__Description of the task__.
Return all lines from the entries below in which the word "button" is present.

(Document structure recognition data)
- Opening Delimiter -
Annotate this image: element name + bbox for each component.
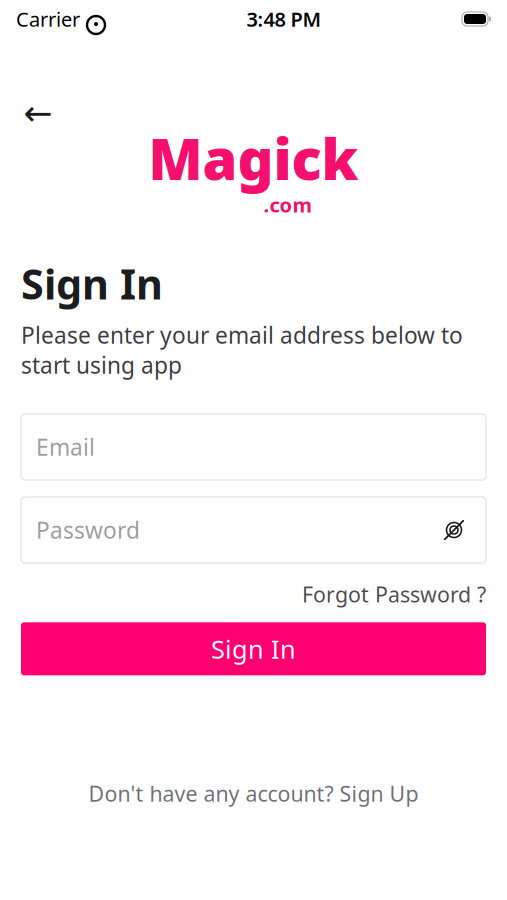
staticText: Sign In (211, 632, 296, 666)
staticText: Please enter your email address below to… (21, 320, 463, 380)
staticText: Email (36, 432, 95, 462)
staticText: 3:48 PM (246, 6, 322, 32)
button[interactable]: Don't have any account? Sign Up (21, 769, 486, 818)
staticText: Sign In (21, 256, 163, 311)
button[interactable]: Forgot Password ? (302, 580, 486, 608)
staticText: Forgot Password ? (302, 580, 486, 608)
button[interactable]: Sign In (21, 622, 486, 675)
staticText: ← (24, 93, 52, 133)
staticText: Magick (148, 121, 358, 195)
staticText: Password (36, 515, 140, 545)
staticText: Carrier (16, 6, 80, 32)
staticText: .com (264, 191, 312, 218)
button[interactable]: Back (16, 91, 60, 135)
button[interactable]: Show password (437, 513, 471, 547)
staticText: Don't have any account? Sign Up (88, 779, 418, 808)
- Closing Delimiter -
__Solution for this exercise__.
button[interactable]: Don't have any account? Sign Up (21, 769, 486, 818)
button[interactable]: Forgot Password ? (302, 580, 486, 608)
button[interactable]: Sign In (21, 622, 486, 675)
button[interactable]: Back (16, 91, 60, 135)
button[interactable]: Show password (437, 513, 471, 547)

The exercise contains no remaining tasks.